Yes, I would have placed that phrase immediately too.

"The Time Tunnel" was flawed but very interesting. One moment I remember in the series is when Dr. Doug Phillips appears in some town in the 19th century and finds that he cannot get done what he needs to because the town is convinced that they are about to be hit and destroyed by a meteor. He finds out that they believe this because the local physics professor has told them. He knows that historically this town was not destroyed by a meteor. He goes to see the physics professor and takes him through the celestial mechanics calculations on the professor's black board. At the end of the calculation, he gets a confused look on his face, puts a check mark next to the last line, and says, "impact." The professor says, "And nicely done." After a few minutes, he concludes that the meteor must have a less visible companion that will change its course.

This specially appealed to me because I wanted to be a physicist (and eventually became one). I love good black board physics in movies. Another good such scene is midway through the Hitchcock movie "Torn Curtain," an otherwise undistinguished movie.

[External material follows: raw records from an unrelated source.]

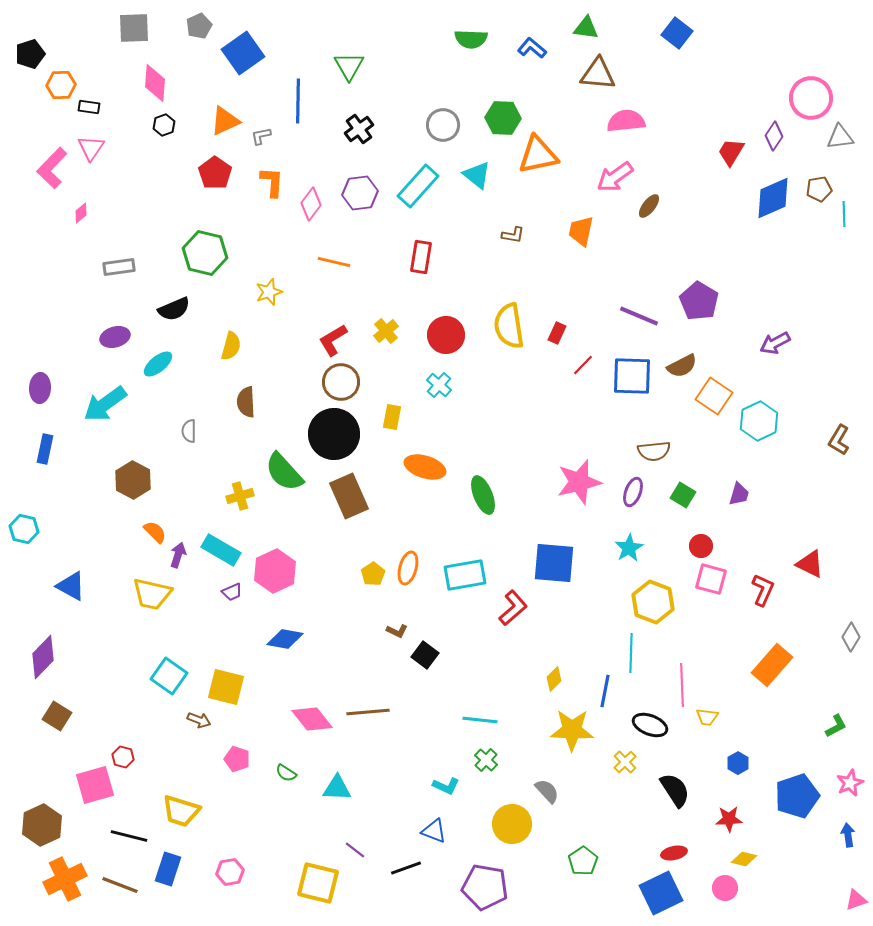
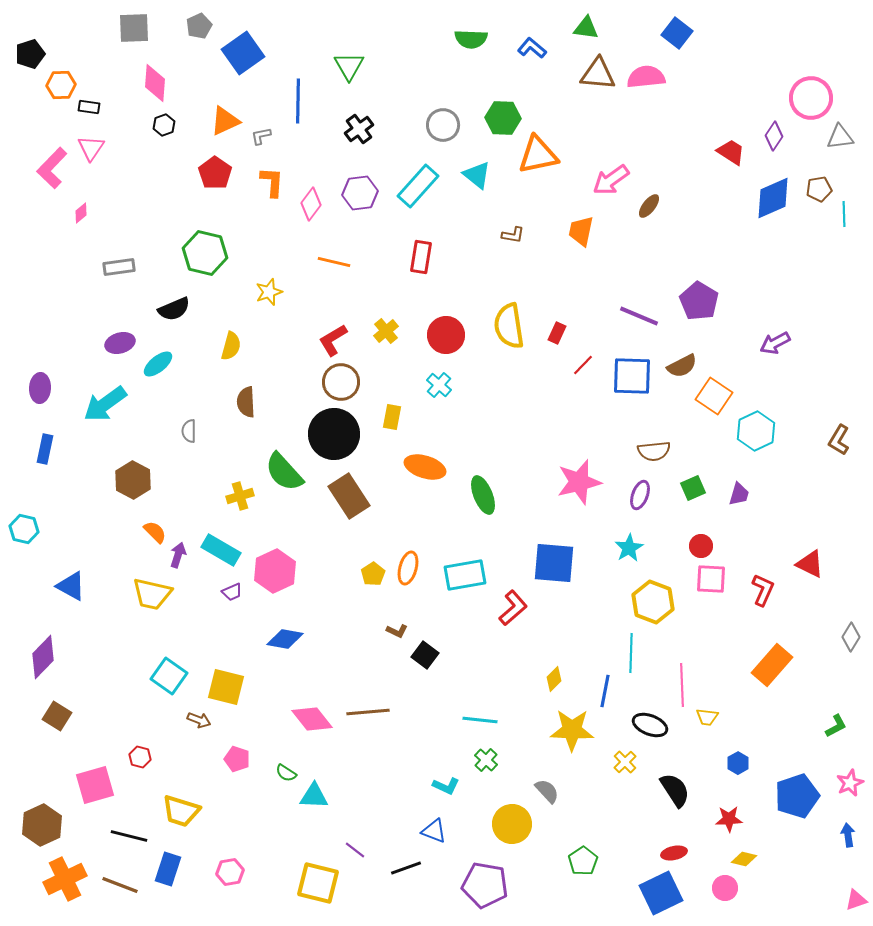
pink semicircle at (626, 121): moved 20 px right, 44 px up
red trapezoid at (731, 152): rotated 92 degrees clockwise
pink arrow at (615, 177): moved 4 px left, 3 px down
purple ellipse at (115, 337): moved 5 px right, 6 px down
cyan hexagon at (759, 421): moved 3 px left, 10 px down
purple ellipse at (633, 492): moved 7 px right, 3 px down
green square at (683, 495): moved 10 px right, 7 px up; rotated 35 degrees clockwise
brown rectangle at (349, 496): rotated 9 degrees counterclockwise
pink square at (711, 579): rotated 12 degrees counterclockwise
red hexagon at (123, 757): moved 17 px right
cyan triangle at (337, 788): moved 23 px left, 8 px down
purple pentagon at (485, 887): moved 2 px up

Oh, by the way, Patrick Macnee based John Steed on three people, one of whom was the uncle of a former girlfriend of mine. Unfortunately, I never met him.
hightor
 
  1  
Reply Thu 22 Feb, 2024 02:55 pm
@Brandon9000,
Great recall on that "Time Tunnel" episode. If I come across any good examples of black board physics I'll be sure to share them.

There was a '62-'63 series called "The Man and the Challenge". One of the most memorable episodes was called "The Dropper" – it was about a maniac who'd drive really fast and get motorcycle cops to pursue him at high speeds. Then he'd drop logs out of the back of the car which the speeding cop would hit and then die in the subsequent crash. The hero, Dr. Glenn Barton, with access to a newly discovered psychotropic drug which enables someone to see action in slow motion, uses the drug to catch the fiend. I remember watching this episode as a boy. And now, through the magic of youtube, I was able to find it!

https://www.youtube.com/watch?v=UoJvzTwQKs0

Did you teach physics or were you involved in research?
Brandon9000
 
  1  
Reply Thu 22 Feb, 2024 06:46 pm
Just a quick answer now since my wife just got home from work. I have a BS and MS in Physics, but no PhD. I had a series of industrial physics research/engineering jobs.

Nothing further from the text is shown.